What I found most shocking about Cumwizard’s portrayal of Starr was not the choice of subject. Certainly, this tear-strewn icon’s face is worth a portrait, as Marion and I share her howling video back and forth quite frequently. It is surprising, however, that this mockery of futile screeching into the abyss was placed within an art gallery at all. While I don’t think Cumwizard is making a strong partisan political statement here, more chuckling at the absurdity than thumbing his nose at the libtards, we are living at a time when most art pieces have to be litmus-tested for the ”right” politics. So much so that wall labels and press releases, with their increasingly niche declarations about an artist’s identities as if that in itself was proof of an artwork’s inherent goodness, read as satire more often than not. Every time I go to an exhibition, particularly biennials, triennials, internationals, and other survey exhibitions that have become the preferred platform for this type of curation, I pray this will end, while also dreading what the backlash against this pervasive neoliberal political art would look like. Incel installations? Monumental uber-serious White Bro jizz-like abstractions? But maybe, just maybe, Cumwizard’s presence in Cheim & Read shows us a way forward by embracing—Thank fucking Christ—humor.
Admittedly, I’m woefully late jumping on the Cumwizard bandwagon as many, many other, mostly pathologically online, people have already become fervent Cumwizard devotees, previously purchasing his prolifically posted artworks. I have a few excuses here. First, I’m fucking old and apparently, getting increasingly out of touch. A fact that has become glaringly obvious as I was introduced to Cumwizard’s art through *gasp* a relatively conservative (little c) commercial Chelsea gallery show. Apparently, I’m not the only one as ArtNews published a strangely bewildered article attempting to figure out this Cumwizard phenomenon. But that certainly doesn’t make me feel better as ArtNews is not company Filthy Dreams has ever wanted to keep. Fuck. I’m losing my edge. The other excuse is that I’m not a frequent Reddit user where Cumwizard’s scrawled aesthetic has become something of a local—if you can call one platform local—legend. When I do log on, I generally only lurk around the Lana Del Rey and The Tim Dillon Show subs rather than the subs for fellow podcasts Red Scare and now-defunct Cum Town, the latter of which is where Cumwizard69420 got his start and similarly splooge-drenched name.

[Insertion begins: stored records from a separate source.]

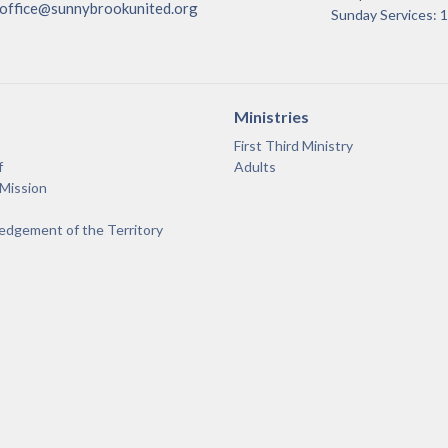
office@sunnybrookunited.org
Sunday Services:
Ministries
First Third Ministry
f
Adults
 Mission
dgement of the Territory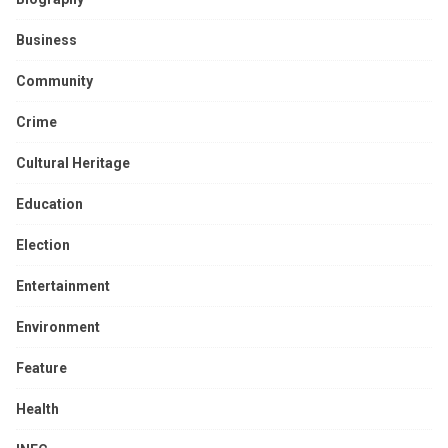
Business
Community
Crime
Cultural Heritage
Education
Election
Entertainment
Environment
Feature
Health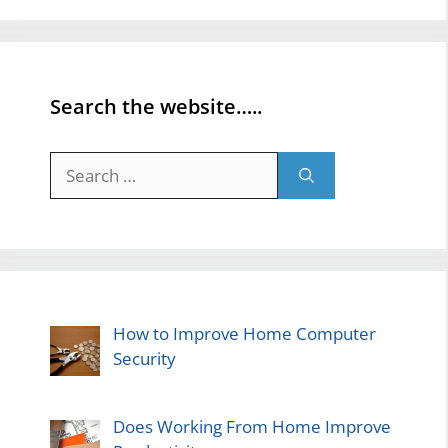
Search the website…..
Search
for:
How to Improve Home Computer
Security
Does Working From Home Improve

I am familiar enough with Cum Town and its offshoots like The Adam Friedland Show to know that Cumwizard69420’s humor is directly related to their—and other standup comics of their ilk (it’s no mistake deep in Cumwizard’s art archive is a portrait of comic and Bi Guy Ian Fidance)—dry cynicism, nihilism, and, thankfully, fairly apolitical impulse (despite certain publications’ attempt to associate them with the “dirtbag left”…whatever that is) to make fun. And I use that phrase “make FUN” as a direct reference to my own favorite comedian Doug Stanhope’s closing bit from The Dying of a Last Breed: “Did I take some subjects that are ugly and dark and soul-lacerating, painful, shitty, and maybe unavoidable-in-life-kind-of-stuff and I made it FUN? What a dick I must be!” Like these comics, Cumwizard makes fun out of anything and everything no matter how horrible, how traumatic, how gauche, how offensive, and how untouchable.

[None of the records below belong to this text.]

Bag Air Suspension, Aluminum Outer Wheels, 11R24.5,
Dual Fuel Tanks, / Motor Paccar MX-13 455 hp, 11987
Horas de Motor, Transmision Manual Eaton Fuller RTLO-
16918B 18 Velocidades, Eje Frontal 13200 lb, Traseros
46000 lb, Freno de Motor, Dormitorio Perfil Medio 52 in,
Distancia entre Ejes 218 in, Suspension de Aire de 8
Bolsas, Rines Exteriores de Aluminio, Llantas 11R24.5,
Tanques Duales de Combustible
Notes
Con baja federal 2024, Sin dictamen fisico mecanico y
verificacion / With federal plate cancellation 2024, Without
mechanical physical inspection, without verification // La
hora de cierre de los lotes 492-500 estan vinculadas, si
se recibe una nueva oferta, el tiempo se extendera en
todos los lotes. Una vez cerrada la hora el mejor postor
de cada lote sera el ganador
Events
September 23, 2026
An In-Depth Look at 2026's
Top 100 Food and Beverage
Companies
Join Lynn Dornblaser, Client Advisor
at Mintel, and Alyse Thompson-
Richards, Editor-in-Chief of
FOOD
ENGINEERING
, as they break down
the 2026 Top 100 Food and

Case in point: The Americans, which, not for nothing, is squirreled away in the very back of Cheim & Read. Wonder why?! Could it be that the concurrent exhibition of Diane Arbus’s grimly captivating and uncanny photography, though displaying an equally deranged vision of America’s freaks, is easier to swallow for an art-going audience than a naked morbidly obese woman crawling on the ground licking Crisco off of a butter knife? Maybe. Even sequestered in the back room, though, Cumwizard’s work certainly leaves an impression. In fact, more so than the Arbus exhibition, Untitled, which comes at an unfortunate time directly after the more expansive retrospective at David Zwirner this past fall. I don’t know about you, but that was enough Arbus for me for a while.
Give me, instead, a friendly grinning portrait of Jeffrey Epstein! What a lovely chap! With that wholesome bright expression as rendered by Cumwizard in A Study of Jeffrey Epstein, I’m sure he would never do anything bad! Epstein’s portrait is joined by, naturally, another painting of his gal pal and partner-in-crime Ghislaine Maxwell who stares straight at the viewer as she rubs a disembodied foot, which, as we know from the source photograph, belongs to Epstein himself on his notorious Lolita Express. Though these are the only paintings of the sex trafficker twosome included in The Americans, Epstein and Maxwell seem to be a constant source of inspiration for Cumwizard whose website features other paintings such as Jeffrey Epstein on Sesame Street and my personal favorite, Stephen Hawking Rolling Up The Ramp to Epstein’s Temple. While these are amusing posted on Instagram or Reddit, there’s an extra level of transgressiveness to honoring Epstein and Maxwell in paint within an art setting since a few art world big spenders like MoMA’s former chairman Leon Black were bosom buddies with the couple.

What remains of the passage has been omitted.